Some of you may be reading this and your minds may immediately be thinking, “Well you don’t even know what I’m dealing with. This situation really IS life or death. It really has crushed me and I can’t just rationalize my way out of it.” I get it. I have been there, and I will be there in the future because that is life. It is a big beautiful mess and shit is going to happen. What I am trying to help you with is understanding that in every situation, you have the opportunity to choose how you respond and that choice will be the difference between your truest, happiest self, or a lesser version of yourself.
So what do we do with the highs, and how do we fully enjoy them? Gratitude is key here. You absolutely deserve to relish in the joy and excitement of an amazing opportunity in your life, and you should! But because these moments are not as common in our day to day life it is important to really allow yourself to practice gratitude for these moments.
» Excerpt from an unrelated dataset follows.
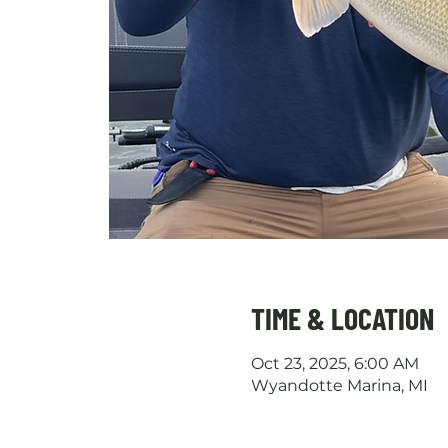
TIME & LOCATION
Oct 23, 2025, 6:00 AM
Wyandotte Marina, MI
The other day I was feeling down and thinking, we are working SO hard and nothing is really changing. I don’t see a light at the end of the tunnel and we just need the universe to cut us some slack. I was allowing myself to get really down and was expecting something external to change my state (because I have gotten a little accustomed to cool ass things happening). It didn’t take me long to give my head a shake and start listing off some of the amazing things that have been happening in our lives that may not be as “obvious” so are sometimes harder to identify. For example, as you may know, we have been working to tackle our debt. This past month we had the opportunity to rent out our spare room to someone we know coming to learn English in Calgary. We also have been wanting a bit of a fresh start in our house because the clutter and mess
How to embrace the highs and lows
Routines and habits: Create routines and habits that keep you grounded and happy. Do a couple things daily that fill your cup. No matter what else is going on, take that time to check in with yourself and nourish your soul. They don’t have to be big, time consuming things, it could be as simple as flipping through your favorite magazine with a cup of tea and a tasty treat. The point is to create space in your day to love on yourself regardless of what is going on around you.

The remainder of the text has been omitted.